- NANGLI POONA VILLAGE
- Nangli Poona Location in Delhi, India
- Coordinates: 28°46′27″N 77°08′44″E﻿ / ﻿28.7741°N 77.1456°E
- Country: India
- Union Territory: Delhi
- District: North West Delhi
- Subdivision: Narela

Government
- • Type: Village Panchayat
- • Body: Municipal Corporation of Delhi

Population (2011)
- • Total: 3,840

Languages
- • Official: Haryanvi, Hindi, English
- Time zone: UTC+5:30 (IST)
- PIN: 110036
- Civic agency: North Delhi Municipal Corporation

= Nangli Poona =

Nangli Poona is a small village in northwest Delhi near Jain mandir. The area is in Burari constituency.

== Location ==
Nangli Poona is on the road to Panipat and on the GT Karnal Road in the west and Yamuna River in the east. Nangli is a Marathi word which means relocated/relocation, and the suffix Poona suggests connection to Poona, the capital of Maratha kingdom in the 18th century which is the same as the Marathas of Pune belt (rane).

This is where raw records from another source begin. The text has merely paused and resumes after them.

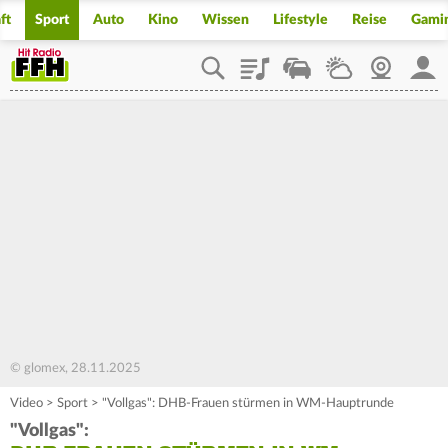
ft
Sport
Auto
Kino
Wissen
Lifestyle
Reise
Gami
Playlist
Staupilot
Wetter
Webcam
Mein
© glomex, 28.11.2025
Video
>
Sport
>
"Vollgas": DHB-Frauen stürmen in WM-Hauptrunde
"Vollgas":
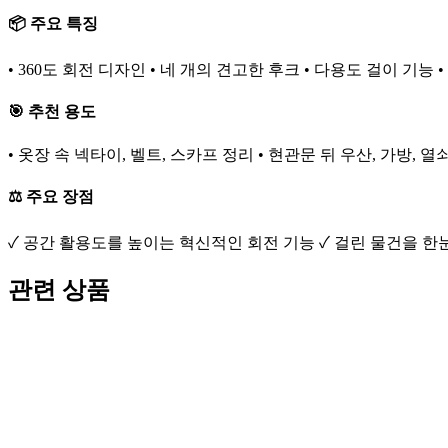
📦 주요 특징
• 360도 회전 디자인 • 네 개의 견고한 후크 • 다용도 걸이 기능 
🎯 추천 용도
• 옷장 속 넥타이, 벨트, 스카프 정리 • 현관문 뒤 우산, 가방, 
⚖️ 주요 장점
✓ 공간 활용도를 높이는 혁신적인 회전 기능 ✓ 걸린 물건을 한
관련 상품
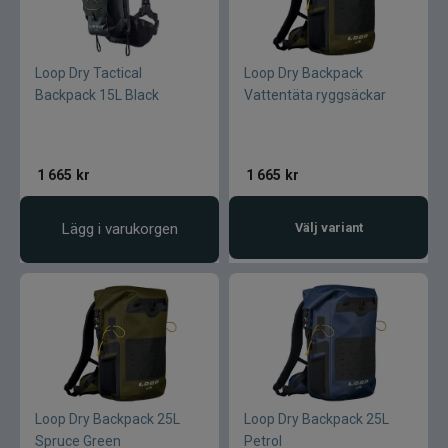
Loop Dry Tactical
Loop Dry Backpack
Backpack 15L Black
Vattentäta ryggsäckar
1 665
kr
1 665
kr
Lägg i varukorgen
Välj variant
Loop Dry Backpack 25L
Loop Dry Backpack 25L
Spruce Green
Petrol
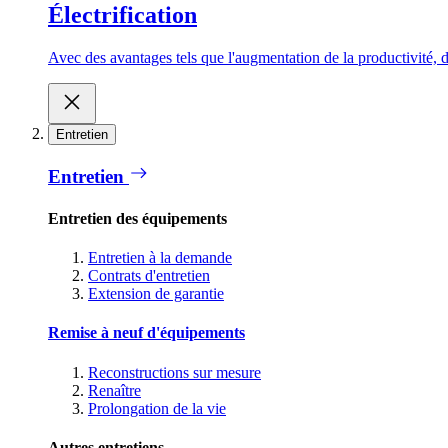
Électrification
Avec des avantages tels que l'augmentation de la productivité, d
Entretien
Entretien
Entretien des équipements
Entretien à la demande
Contrats d'entretien
Extension de garantie
Remise à neuf d'équipements
Reconstructions sur mesure
Renaître
Prolongation de la vie
Autres entretiens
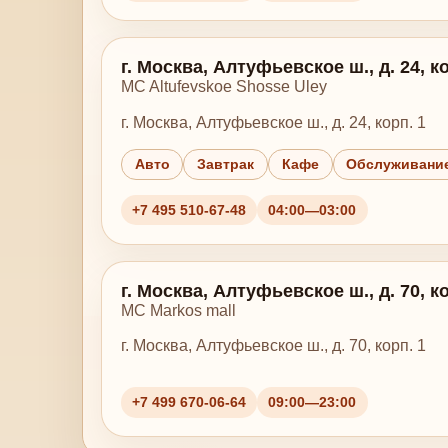
г. Москва, Алтуфьевское ш., д. 24, ко
MC Altufevskoe Shosse Uley
г. Москва, Алтуфьевское ш., д. 24, корп. 1
Авто
Завтрак
Кафе
Обслуживание
+7 495 510-67-48
04:00—03:00
г. Москва, Алтуфьевское ш., д. 70, ко
MC Markos mall
г. Москва, Алтуфьевское ш., д. 70, корп. 1
+7 499 670-06-64
09:00—23:00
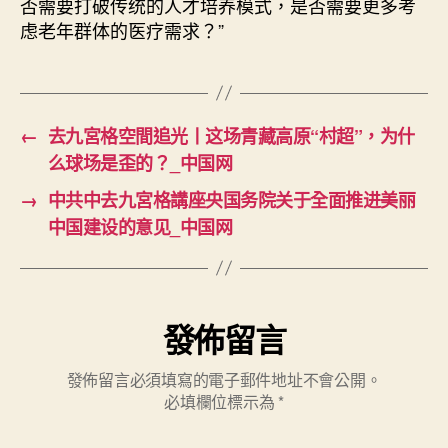
否需要打破传统的人才培养模式，是否需要更多考
虑老年群体的医疗需求？”
←
去九宮格空間追光丨这场青藏高原“村超”，为什
么球场是歪的？_中国网
→
中共中去九宮格講座央国务院关于全面推进美丽
中国建设的意见_中国网
發佈留言
發佈留言必須填寫的電子郵件地址不會公開。
必填欄位標示為
*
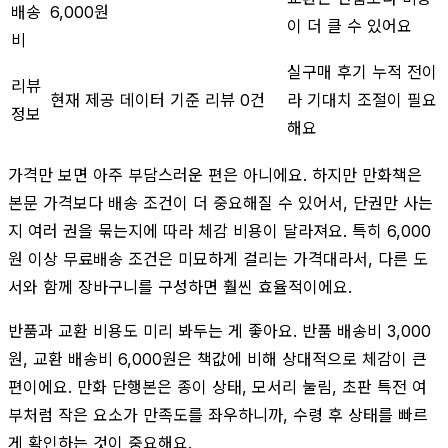
배송
6,000원
이 더 클 수 있어요
비
실구매 후기 누적 전이
리뷰
현재 제공 데이터 기준 리뷰 0건
라 기대치 조절이 필요
정보
해요
가격만 보면 아주 부담스러운 편은 아니에요. 하지만 만화책은
본문 가격보다 배송 조건이 더 중요해질 수 있어서, 단권만 사는
지 여러 권을 묶는지에 따라 체감 비용이 달라져요. 특히 6,000
원 이상 무료배송 조건은 미묘하게 걸리는 가격대라서, 다른 도
서와 함께 장바구니를 구성하면 훨씬 효율적이에요.
반품과 교환 비용도 미리 봐두는 게 좋아요. 반품 배송비 3,000
원, 교환 배송비 6,000원은 책값에 비해 상대적으로 체감이 큰
편이에요. 만화 단행본은 종이 상태, 모서리 눌림, 초판 특전 여
부처럼 작은 요소가 만족도를 좌우하니까, 수령 후 상태를 빠르
게 확인하는 것이 중요해요.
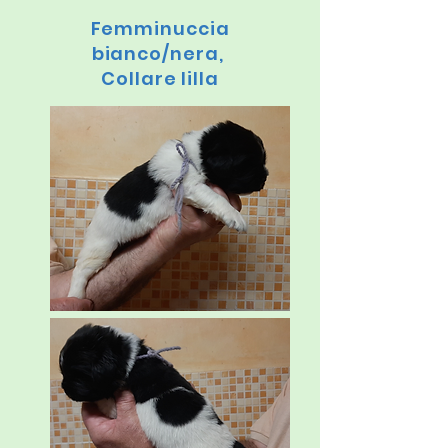
Femminuccia
bianco/nera,
Collare lilla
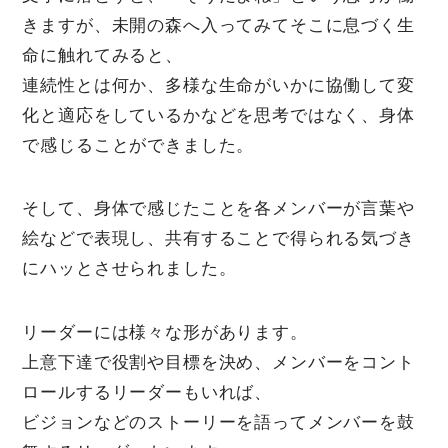
きますが、未開の森へ入ってみてそこに息づく生
命に触れてみると、
連続性とは何か、多様な生命がいかに協働して変
化と適応をしているかなどを思考ではなく、身体
で感じることができました。
そして、身体で感じたことを各メンバーが言葉や
絵などで表現し、共有することで得られる気づき
にハッとさせられました。
リーダーには様々な形があります。
上意下達で役割や目標を決め、メンバーをコント
ロールするリーダーもいれば、
ビジョンなどのストーリーを語ってメンバーを鼓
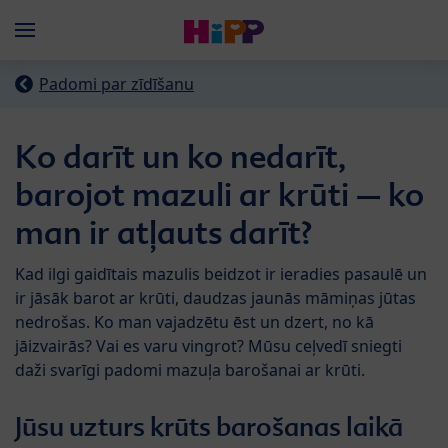
Skip to main content
Menü
Padomi par zīdīšanu
Ko darīt un ko nedarīt,
barojot mazuli ar krūti – ko
man ir atļauts darīt?
Kad ilgi gaidītais mazulis beidzot ir ieradies pasaulē un
ir jāsāk barot ar krūti, daudzas jaunās māmiņas jūtas
nedrošas. Ko man vajadzētu ēst un dzert, no kā
jāizvairās? Vai es varu vingrot? Mūsu ceļvedī sniegti
daži svarīgi padomi mazuļa barošanai ar krūti.
Jūsu uzturs krūts barošanas laikā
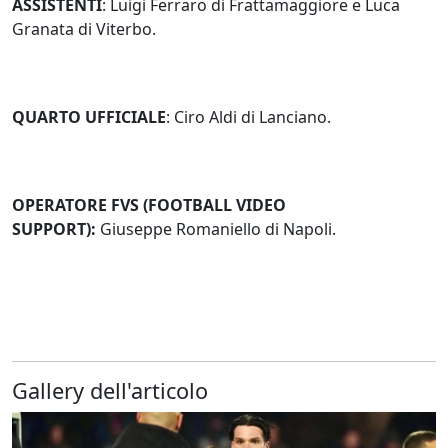
ASSISTENTI
: Luigi Ferraro di Frattamaggiore e Luca
Granata di Viterbo.
QUARTO UFFICIALE
: Ciro Aldi di Lanciano.
OPERATORE FVS (FOOTBALL VIDEO
SUPPORT):
Giuseppe Romaniello di Napoli.
Gallery dell'articolo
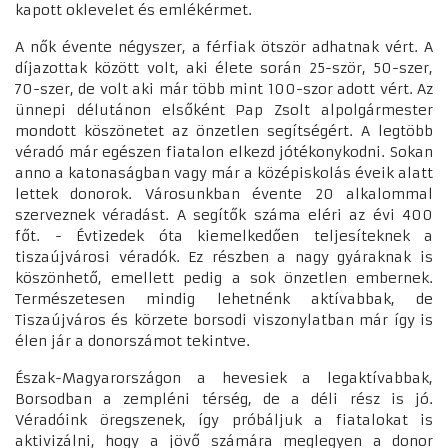
kapott oklevelet és emlékérmet.
A nők évente négyszer, a férfiak ötször adhatnak vért. A
díjazottak között volt, aki élete során 25-ször, 50-szer,
70-szer, de volt aki már több mint 100-szor adott vért. Az
ünnepi délutánon elsőként Pap Zsolt alpolgármester
mondott köszönetet az önzetlen segítségért. A legtöbb
véradó már egészen fiatalon elkezd jótékonykodni. Sokan
anno a katonaságban vagy már a középiskolás éveik alatt
lettek donorok. Városunkban évente 20 alkalommal
szerveznek véradást. A segítők száma eléri az évi 400
főt. - Évtizedek óta kiemelkedően teljesíteknek a
tiszaújvárosi véradók. Ez részben a nagy gyáraknak is
köszönhető, emellett pedig a sok önzetlen embernek.
Természetesen mindig lehetnénk aktívabbak, de
Tiszaújváros és körzete borsodi viszonylatban már így is
élen jár a donorszámot tekintve.
Észak-Magyarországon a hevesiek a legaktívabbak,
Borsodban a zempléni térség, de a déli rész is jó.
Véradóink öregszenek, így próbáljuk a fiatalokat is
aktivizálni, hogy a jövő számára meglegyen a donor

A cursory glance of the village shows a striking resemblance of Maratha architecture. The short structured build of the inhabitants, high cheekbones, deep eyes, dark complexion, and sharp nose points towards Maratha ancestry.

Historically, Nangli Poona remained a agrarian settlement for centuries. Due to its location on the Delhi-Panipat route (modern GT Karnal Road), it developed importance as a roadside village connected with trade and movement between Delhi and northern India. Over time, urbanization expanded around the area, especially after Delhi's growth in the late 20th and early 21st centuries.

According to Census 2011 data, Nangli Poona had a population of around 3,840 people and roughly covered 257 hectares of land. The village is now increasingly integrated into the urban landscapes of Delhi, with nearby educational projects, transport infrastructure, and industrial activity contributing to its transformation.

This village has received several great leaders such as the likes of CHAUDHARY SHIVLAL RANA SARPANCH who have taken this village to better prospects. His lineage still continues to serve this village as he did.

Ashok Leyland opened its dealership in the area in May 2024.